Leopold Toetsch wrote:
However, from <http://www.perl.com/pub/a/2004/04/16/a12.html?page=10>:
Whenever you make a call using subroutine call syntax, it's a candidate for multiple dispatch.
I read this to mean that the *caller* does nothing to distinguish between calls to single dispatch subroutines from multiple dispatch subroutines.
So... how does one determine at compile time which opcode to use?
This probably needs some clarification from Perl6 people. Anyway, if Parrot just gets:
foo(Px, Py, Pz)
there is no information, how many invocants are participating in MMD. So candidates for multiple dispatch must be declared somewhere.
$a.foo($b, $c) := foo($a, $b, $c)
Given the latter syntax, how does the compiler know when to emit a <callmethodcc "foo"> and when to emit a <call_MMD "foo">?
The compiler has to know it. E.g.
foo($a: $b, $c); # 1 invocant foo($a, $b: $c); # 2 MMD invocants
and as Parrot has to find a method depending on n MMD invocants, this information must be present at runtime. This leads to the assumption that we'll need an opcode
call_MMD "meth", n_invocants
and some changes in pdd03 as the current calling scheme doesn't have anything about argument order. I have described that in subject:
"MMD: more implications"
The only thing I am attempting to solve is the presumption that MMD calls can be detected at "compile time".
It's quite clear for infix operations like "add". For arbitrary subroutines the compiler has to know it, as outlined above.
Unless you can describe a mechanism which enables the callers to detect
at "compile" time whether they are invoking a MMD subroutine or not, this code needs to be either executed as a part of an VTABLE_invoke.
See above.
Again, I am not suggesting that the algorithm be made any "thinner", in fact, I am not suggesting any change to the algorithms that you have described. I am merely suggesting where the logic needs to be placed.
This is quite clear, IMHO. As said:
Px = Py + Pz
is a call to a MMD function, which is located by the described sequence of VTABLE_find_method and called. The dispatch happens at the opcode level. That's really the same as a "callmethodcc" opcode, which happens to have just one invocant. There is no difference between these to invocations except that "add" or "+" is a fancy shortcut for humans reading the source code.

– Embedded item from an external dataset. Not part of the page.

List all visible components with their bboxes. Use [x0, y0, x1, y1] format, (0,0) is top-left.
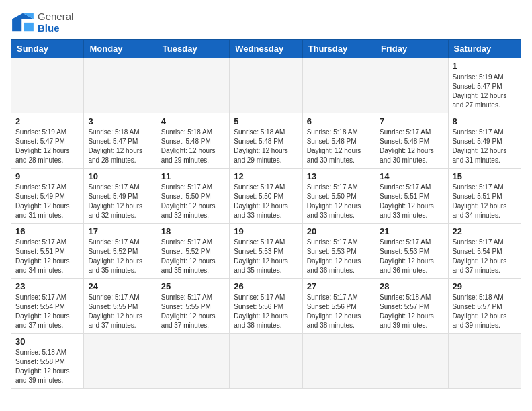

Above is exactly the same as:
Px = Py."__add"(Pz)
But as there are two invocants and we know that's and "add" operation, we have an optimized opcode for this kind of infix MMD operations like:
Px = call_MMD_2 "__add", Py, Pz
where Px is *created* by the opcode.
I'm just proposing this equivalence and a scheme to make it running.
And despite that it's looking like a "fat" method call, Parrot executes this sequence, if the "__add" isn't overloaded:
if (cache->type == (Py->vtable->base_type << 16|Pz->vtable->base_type) Px = (cache->function)(Py, Pz);
which is 30% faster then the current mmd_dispatch based opcode.